Hey guys, I just got my first Android phone... The LG Google Nexus 4! It sure is a big step up from my old, shitty Blackberry 9350 lol I love my Nexus 4 phone!







A few years ago, I played with my buddy's ipod touch. I played the guitar app, it was great because I was able to _bend the strings like a real guitar!_ I don't know what that app was but it was awesome! 
Most guitar apps that I've tried are the ones where I can only strum chords on an acoustic. Or if I try to bend the note on a particular fret, the next note on the next string sounds off.

I know there are some great guitar apps out there, but what I really want is a great app that has the feel of bending the strings for solos and stuff, and has a wide variety of tones like acoustic, clean electric, rock electric and leads for metal so I can screw around on it when it's dead at work (I'm a sales associate at the Source so it's dead for a few hours lol)

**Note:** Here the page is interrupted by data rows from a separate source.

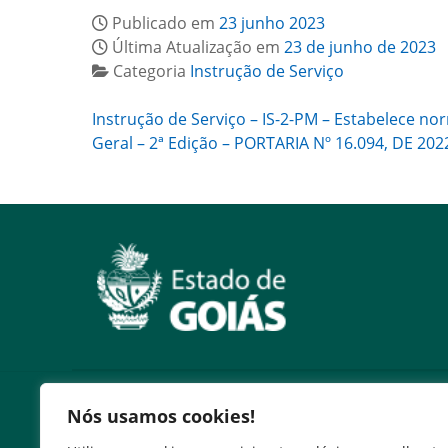
Publicado em
23 junho 2023
Última Atualização em
23 de junho de 2023
Categoria
Instrução de Serviço
Instrução de Serviço – IS-2-PM – Estabelece n
Geral – 2ª Edição – PORTARIA Nº 16.094, DE 202
Serviços
Nós usamos cookies!
Expresso Goiás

What do you guys recommend for a great guitar app?


----------



## Manurack (Sep 8, 2013)

Are there any good guitar apps out there?


----------



## tedtan (Sep 8, 2013)

The program you tried on your buddy's iPod was probably Garageband. If so, I'm not aware of anything else that works quite like that. In other words, free bump for ya.


----------



## Manurack (Sep 9, 2013)

I have garage band on my iPad and I didn't see any instrument where you can play the guitar. I'm assuming that guitar players don't have guitar apps on their smart phones or tablets lol


----------



## shadowvault (Sep 17, 2013)

Andoid devs havent make any great efford to add guitar apps due to some lag issues they say -.-


----------